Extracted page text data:
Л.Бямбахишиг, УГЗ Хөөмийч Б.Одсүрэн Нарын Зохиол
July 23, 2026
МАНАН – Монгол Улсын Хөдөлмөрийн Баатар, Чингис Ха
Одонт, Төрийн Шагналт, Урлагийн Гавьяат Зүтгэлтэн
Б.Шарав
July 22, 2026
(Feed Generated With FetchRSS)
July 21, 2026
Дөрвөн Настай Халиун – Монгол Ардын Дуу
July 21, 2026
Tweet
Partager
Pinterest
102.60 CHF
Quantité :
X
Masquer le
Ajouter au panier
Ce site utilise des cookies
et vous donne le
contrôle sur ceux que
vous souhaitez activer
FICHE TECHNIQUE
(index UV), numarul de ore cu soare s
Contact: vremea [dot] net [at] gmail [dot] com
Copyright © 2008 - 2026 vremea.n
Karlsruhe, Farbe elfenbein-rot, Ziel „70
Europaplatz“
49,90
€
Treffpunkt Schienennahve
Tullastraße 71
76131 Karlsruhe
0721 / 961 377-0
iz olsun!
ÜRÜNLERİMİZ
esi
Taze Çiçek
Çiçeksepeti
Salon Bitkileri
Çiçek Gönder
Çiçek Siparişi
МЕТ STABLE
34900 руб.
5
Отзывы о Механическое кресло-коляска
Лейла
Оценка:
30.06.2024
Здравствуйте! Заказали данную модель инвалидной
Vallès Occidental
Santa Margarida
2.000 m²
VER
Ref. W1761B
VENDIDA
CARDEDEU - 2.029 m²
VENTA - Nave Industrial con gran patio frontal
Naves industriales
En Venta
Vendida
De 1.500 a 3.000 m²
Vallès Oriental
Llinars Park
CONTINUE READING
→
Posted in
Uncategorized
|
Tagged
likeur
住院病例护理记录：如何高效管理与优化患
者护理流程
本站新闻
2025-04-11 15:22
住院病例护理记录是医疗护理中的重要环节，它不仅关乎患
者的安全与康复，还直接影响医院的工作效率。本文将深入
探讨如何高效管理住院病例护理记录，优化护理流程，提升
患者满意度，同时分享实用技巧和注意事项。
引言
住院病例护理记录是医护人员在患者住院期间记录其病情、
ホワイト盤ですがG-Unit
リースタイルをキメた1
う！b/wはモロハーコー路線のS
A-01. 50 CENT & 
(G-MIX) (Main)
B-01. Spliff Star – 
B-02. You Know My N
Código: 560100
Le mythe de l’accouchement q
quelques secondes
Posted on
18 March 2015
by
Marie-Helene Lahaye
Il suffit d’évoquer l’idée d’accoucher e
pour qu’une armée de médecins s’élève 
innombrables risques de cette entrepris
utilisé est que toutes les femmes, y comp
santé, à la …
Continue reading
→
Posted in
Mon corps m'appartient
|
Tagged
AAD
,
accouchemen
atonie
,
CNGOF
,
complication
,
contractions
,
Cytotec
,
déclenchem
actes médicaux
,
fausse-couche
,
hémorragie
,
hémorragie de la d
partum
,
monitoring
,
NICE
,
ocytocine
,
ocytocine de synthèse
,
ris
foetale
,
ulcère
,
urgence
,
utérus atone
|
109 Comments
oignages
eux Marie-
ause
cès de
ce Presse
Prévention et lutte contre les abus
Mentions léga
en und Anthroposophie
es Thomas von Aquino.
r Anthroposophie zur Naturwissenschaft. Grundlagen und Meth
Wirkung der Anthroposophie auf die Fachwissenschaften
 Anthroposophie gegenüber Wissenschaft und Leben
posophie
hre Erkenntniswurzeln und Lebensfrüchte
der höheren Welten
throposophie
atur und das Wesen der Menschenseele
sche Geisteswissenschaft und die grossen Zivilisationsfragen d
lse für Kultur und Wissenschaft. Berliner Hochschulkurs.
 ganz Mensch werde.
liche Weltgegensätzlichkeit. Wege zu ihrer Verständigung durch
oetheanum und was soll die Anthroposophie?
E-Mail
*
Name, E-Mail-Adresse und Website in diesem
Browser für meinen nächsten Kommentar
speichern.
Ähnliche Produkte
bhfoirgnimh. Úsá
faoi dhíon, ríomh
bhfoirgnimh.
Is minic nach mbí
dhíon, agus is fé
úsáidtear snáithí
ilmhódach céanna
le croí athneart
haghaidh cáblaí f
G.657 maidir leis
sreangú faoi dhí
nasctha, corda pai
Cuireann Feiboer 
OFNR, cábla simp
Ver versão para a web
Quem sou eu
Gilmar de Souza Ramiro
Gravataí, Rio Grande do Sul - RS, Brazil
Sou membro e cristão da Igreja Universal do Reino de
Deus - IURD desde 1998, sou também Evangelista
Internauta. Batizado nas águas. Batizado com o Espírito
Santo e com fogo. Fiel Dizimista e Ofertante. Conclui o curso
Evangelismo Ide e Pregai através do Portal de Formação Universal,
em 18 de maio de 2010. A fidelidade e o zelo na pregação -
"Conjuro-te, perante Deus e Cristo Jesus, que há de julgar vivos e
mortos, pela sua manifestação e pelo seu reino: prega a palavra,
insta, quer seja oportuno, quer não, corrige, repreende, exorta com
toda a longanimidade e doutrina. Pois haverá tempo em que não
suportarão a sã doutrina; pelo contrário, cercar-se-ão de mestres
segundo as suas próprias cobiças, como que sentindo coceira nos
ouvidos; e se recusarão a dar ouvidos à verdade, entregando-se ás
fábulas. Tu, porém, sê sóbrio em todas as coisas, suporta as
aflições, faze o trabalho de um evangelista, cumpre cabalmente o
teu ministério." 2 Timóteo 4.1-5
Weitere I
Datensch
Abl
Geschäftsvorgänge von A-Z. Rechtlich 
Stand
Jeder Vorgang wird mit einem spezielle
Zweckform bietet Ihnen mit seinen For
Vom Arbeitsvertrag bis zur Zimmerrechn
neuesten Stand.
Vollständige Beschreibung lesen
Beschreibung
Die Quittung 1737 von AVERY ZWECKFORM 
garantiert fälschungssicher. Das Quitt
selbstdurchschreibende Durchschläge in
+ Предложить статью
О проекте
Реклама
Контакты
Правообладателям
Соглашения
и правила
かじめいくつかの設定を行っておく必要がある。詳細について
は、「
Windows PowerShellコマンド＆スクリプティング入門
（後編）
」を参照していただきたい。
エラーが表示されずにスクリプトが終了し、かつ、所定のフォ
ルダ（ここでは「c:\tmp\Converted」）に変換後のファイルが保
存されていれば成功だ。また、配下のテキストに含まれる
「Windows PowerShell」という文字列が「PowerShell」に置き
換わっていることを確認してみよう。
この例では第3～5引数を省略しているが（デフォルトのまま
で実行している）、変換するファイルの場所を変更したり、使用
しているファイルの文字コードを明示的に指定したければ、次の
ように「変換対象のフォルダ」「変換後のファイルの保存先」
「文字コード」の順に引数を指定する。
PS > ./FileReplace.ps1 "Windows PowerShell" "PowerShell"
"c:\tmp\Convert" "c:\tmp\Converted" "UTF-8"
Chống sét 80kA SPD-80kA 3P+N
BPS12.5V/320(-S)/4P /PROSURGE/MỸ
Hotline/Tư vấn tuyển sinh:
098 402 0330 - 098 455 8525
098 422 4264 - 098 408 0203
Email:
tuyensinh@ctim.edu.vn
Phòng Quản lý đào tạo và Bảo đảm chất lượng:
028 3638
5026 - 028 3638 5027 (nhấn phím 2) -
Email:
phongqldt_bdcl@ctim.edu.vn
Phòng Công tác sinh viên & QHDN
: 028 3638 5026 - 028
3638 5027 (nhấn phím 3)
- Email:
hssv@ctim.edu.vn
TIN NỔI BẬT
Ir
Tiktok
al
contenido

▸ TASK DETAILS
A copy of each line above that holds the word "vremea" is the expected answer.

▸ RESPONSE TO THE EXERCISE
Contact: vremea [dot] net [at] gmail [dot] com
Copyright © 2008 - 2026 vremea.n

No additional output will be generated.